Per l’osservatore distratto della politica, il senatore a vita è una figura tranquilla, poco più che ornamentale, certamente pacificata e spesso noiosa. Ma non è proprio così, se si pensa che l’istituzione di questa carica è passata attraverso combattutissime sedute della Costituente (protagonisti il democristiano Alberti, l’azionista Lussu e i comunisti Terracini e Togliatti), negli anni Ottanta del secolo scorso due presidenti della Repubblica (Pertini e Cossiga) hanno stravolto regole e prassi per nominarsi ciascuno qualche senatore in più, e nei primi anni Duemila per il loro peso decisivo nel sostegno al governo di centrosinistra i senatori a vita sono finiti al centro di polemiche e attacchi furibondi. Più di una volta sono arrivate proposte per abolire queste figure, in fondo un’eredità del Regno e dello Statuto Albertino, ed è quello che andrebbe fatto ancora adesso secondo il senatore Pierferdinando Casini che parlamentare quasi a vita lo è (ininterrottamente da 40 anni) ma per mandato elettivo.

La tesi dell’abolizione dei senatori a vita di nomina presidenziale – non di quelli di diritto a vita, che sono gli ex presidenti della Repubblica – Casini l’ha sostenuta ieri pomeriggio, nel corso della presentazione dell’ultimo libro di Paolo Armaroli, dedicato appunto ai Senatori a vita visti da vicino, titolo a sua volta assonante a quelli dei libri più famosi di uno dei più famosi senatori a vita (Andreotti). «La riduzione del numero dei parlamentari rischia di moltiplicare le occasioni in cui i senatori a vita, rimasti nello stesso numero, possono essere decisivi per la fiducia ai governi», ha detto Casini.

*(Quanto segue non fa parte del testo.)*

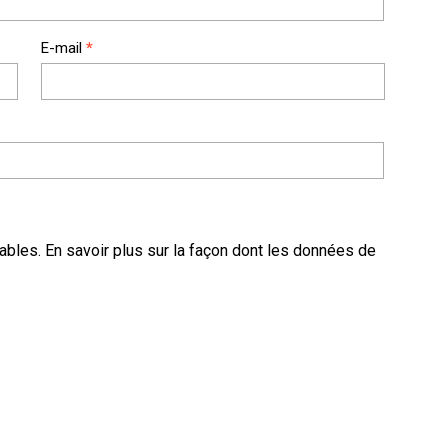
E-mail
*
rables.
En savoir plus sur la façon dont les données de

Mentre l’ex presidente della Corte costituzionale Sabino Cassese ha proposto di ragionare non sull’abolizione, ma magari sulla riduzione del mandato: non più a vita, appunto, ma a termine. Ed è forse una tesi che può trovare d’accordo anche l’autore, che un certo favore alla limitazione del peso dei “nominati” nelle assemblee elettive lo lascia intendere nelle ultime pagine del suo libro. Ricco per il resto assai più di fatti che di opinioni. Armaroli, professore di diritto pubblico e diritto parlamentare ed ex deputato di An, è soprattutto un divertito tessitore di un’infinità di vicende, talvolta storiche, talvolta anche solo curiose, che hanno avuto come sfondo i palazzi del potere romano. Nel libro c’è anche un’ipotesi di classificazione dei 38 senatori a vita della Repubblica, da quelli «a fin di vita» rimasti in carica solo pochi mesi o giorni, a quelli «fantasma» che hanno accettato la nomina ma poi non si sono mai o quasi mai fatti vedere al senato. Solo due, a che si sappia, hanno pubblicamente rifiutato l’offerta del presidente della Repubblica. E il primo «no, grazie» è arrivato proprio alla prima occasione, quando Einaudi nel ’49 fece le sue prime scelte. Non poteva esserci debutto peggiore per questo istituto. A conferma che la storia dei senatori a vita è tutt’altro che noiosa.